1. Why REST Is the Correct Organizational Default

A Staff engineer chooses defaults, not one-off implementations. The default is the choice that gets made a thousand times without you in the room, so its properties compound. REST wins as the default for public, partner, and the majority of CRUD APIs not because it is the fastest or most elegant, but because it is the lowest-common-denominator that every actor in the ecosystem already speaks.

The properties that make REST the right default are all ecosystem properties, not protocol properties:

  • Ubiquity of tooling. Every language has an HTTP client in its standard library. curl, Postman, browsers, fetch, and the network tab all work with zero setup. A partner integrating your API needs no generated stub, no .proto file, no schema registry — just an HTTP call and a token. This is decisive for external consumers you do not control.
  • Cacheability. REST rides HTTP's caching semantics (Cache-Control, ETag, If-None-Match, conditional GETs). CDNs, reverse proxies, and browsers cache GETs for free. This is infrastructure you did not build and do not operate, doing work for you at every hop.
  • Debuggability. JSON over HTTP is human-readable. An on-call engineer at 3 a.m. can curl the endpoint, read the response, and understand it without decoding a binary frame or standing up a gRPC reflection client. Debuggability is an operational cost multiplier across every team.
  • Statelessness and horizontal scale. REST's stateless-request constraint means any request can hit any server behind a load balancer — no session affinity, trivial autoscaling.
  • Uniform interface. A small, fixed verb set (GET, POST, PUT, PATCH, DELETE) plus resource nouns means a new engineer can predict the shape of an API they have never seen. This transferability of mental model is the single most underrated organizational property.
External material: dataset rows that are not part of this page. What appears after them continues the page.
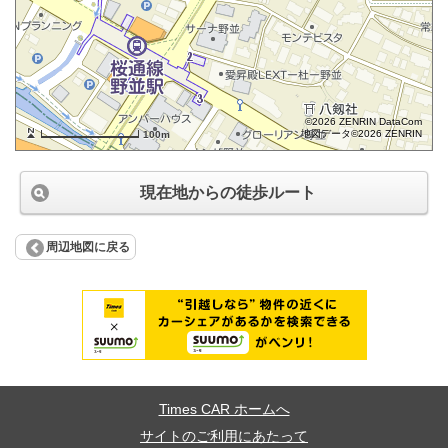
©2026 ZENRIN DataCom
地図データ©2026 ZENRIN
100m
現在地からの徒歩ルート
周辺地図に戻る
Times CAR ホームへ
サイトのご利用にあたって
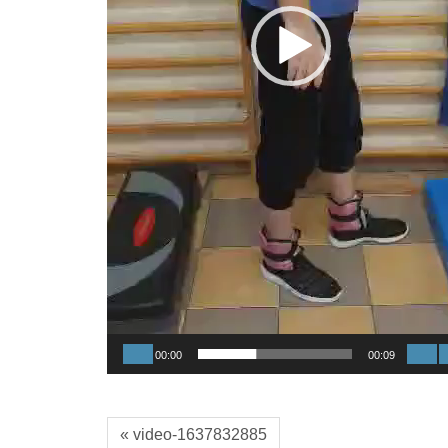
00:00
00:09
« video-1637832885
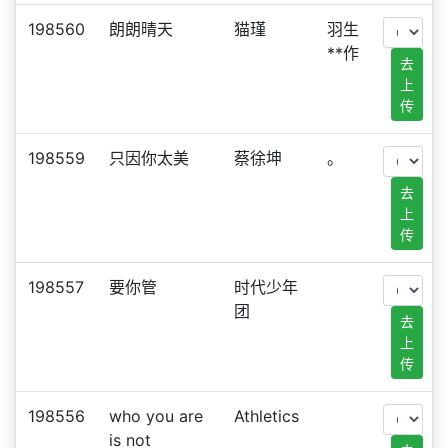
198560
朗朗晴天
猫瑾
羽生
**作
去
上
传
198559
只因你太美
蔡徐坤
。
去
上
传
198557
要你管
时代少年
团
去
上
传
198556
who you are
Athletics
is not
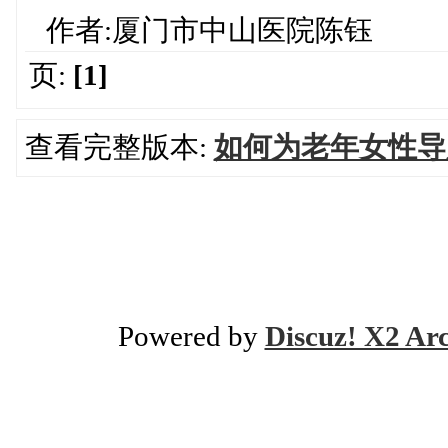
作者:厦门市中山医院陈钰
页:
[1]
查看完整版本:
如何为老年女性导
Powered by
Discuz! X2 Ar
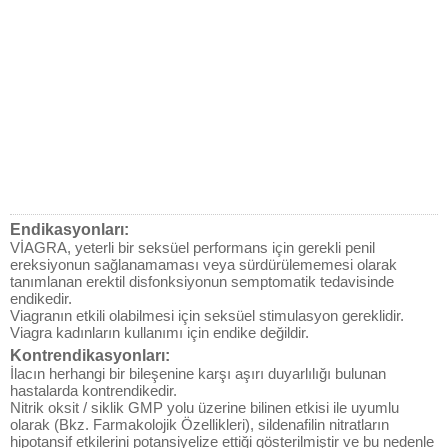
Endikasyonları:
VİAGRA, yeterli bir seksüel performans için gerekli penil
ereksiyonun sağlanamaması veya sürdürülememesi olarak
tanımlanan erektil disfonksiyonun semptomatik tedavisinde
endikedir.
Viagranın etkili olabilmesi için seksüel stimulasyon gereklidir.
Viagra kadınların kullanımı için endike değildir.
Kontrendikasyonları:
İlacın herhangi bir bileşenine karşı aşırı duyarlılığı bulunan
hastalarda kontrendikedir.
Nitrik oksit / siklik GMP yolu üzerine bilinen etkisi ile uyumlu
olarak (Bkz. Farmakolojik Özellikleri), sildenafilin nitratların
hipotansif etkilerini potansiyelize ettiği gösterilmiştir ve bu nedenle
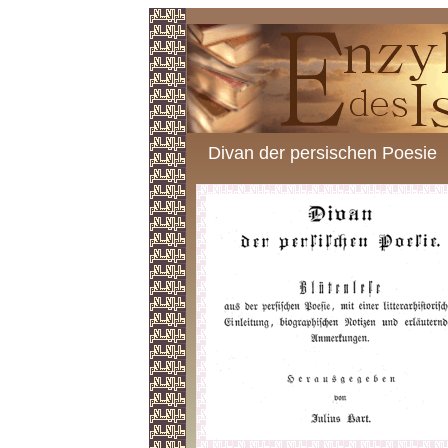
Divan der persischen Poesie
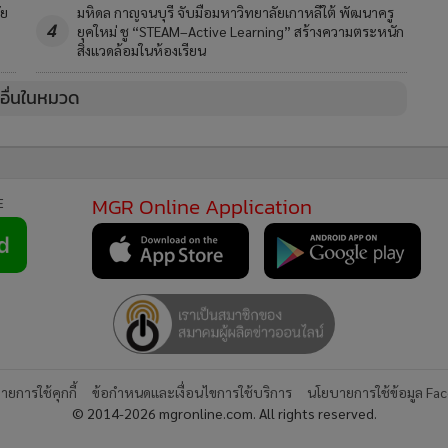
ัย
มหิดล กาญจนบุรี จับมือมหาวิทยาลัยเกาหลีใต้ พัฒนาครู
4
ยุคใหม่ ชู “STEAM–Active Learning” สร้างความตระหนัก
สิ่งแวดล้อมในห้องเรียน
วอื่นในหมวด
MGR Online Application
E
ยการใช้คุกกี้
ข้อกำหนดและเงื่อนไขการใช้บริการ
นโยบายการใช้ข้อมูล Fa
© 2014-2026 mgronline.com. All rights reserved.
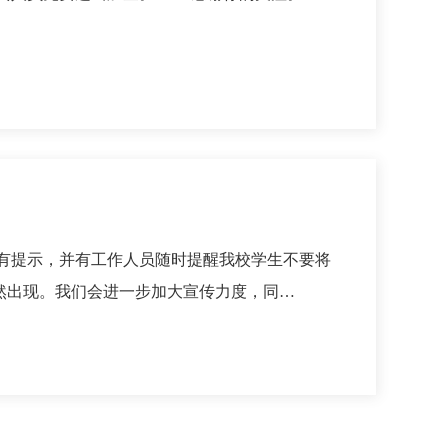
有提示，并有工作人员随时提醒我校学生不要将
然出现。我们会进一步加大宣传力度，同…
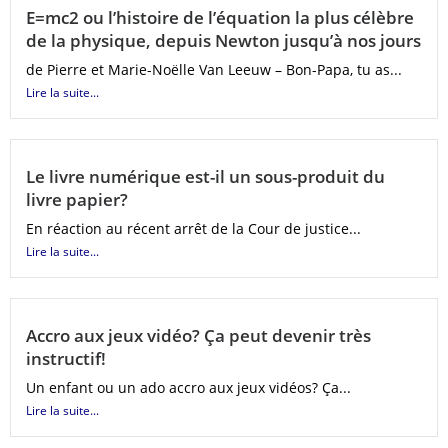
E=mc2 ou l’histoire de l’équation la plus célèbre
de la physique, depuis Newton jusqu’à nos jours
de Pierre et Marie-Noëlle Van Leeuw – Bon-Papa, tu as...
Lire la suite...
Le livre numérique est-il un sous-produit du
livre papier?
En réaction au récent arrêt de la Cour de justice...
Lire la suite...
Accro aux jeux vidéo? Ça peut devenir très
instructif!
Un enfant ou un ado accro aux jeux vidéos? Ça...
Lire la suite...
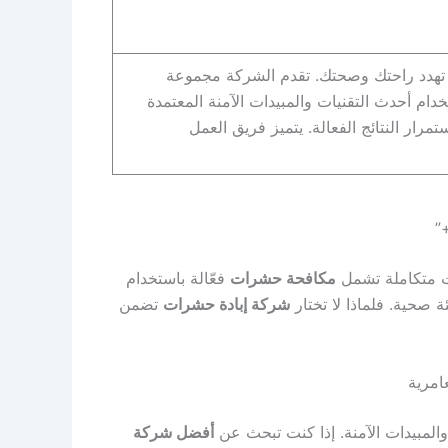
 تهدد راحتك وصحتك. تقدم الشركة مجموعة
ام أحدث التقنيات والمبيدات الآمنة المعتمدة
ار النتائج الفعالة. يتميز فريق العمل
متكاملة تشمل
مكافحة حشرات
فعّالة باستخدام
 صحية. فلماذا لا تختار
شركة إبادة حشرات
تضمن
امرية
المبيدات الآمنة. إذا كنت تبحث عن
أفضل شركة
The Staff judgment is: REST is the default precisely because it is boring, universal, and requires no coordination to consume. You reach for something else only when a specific, measured pressure justifies paying the coordination tax. Defaulting to REST is defaulting to the option with the widest blast radius of compatibility and the smallest onboarding cost.

🎞️ See it animated: HTTP request lifecycle (MDN)


2. The Cost of Inconsistency at 100 Teams

The problem REST governance solves is not "bad endpoints." It is combinatorial inconsistency. With 100 teams each making local decisions, you do not get 100 styles — you get a long tail of subtly incompatible conventions that no single consumer can absorb.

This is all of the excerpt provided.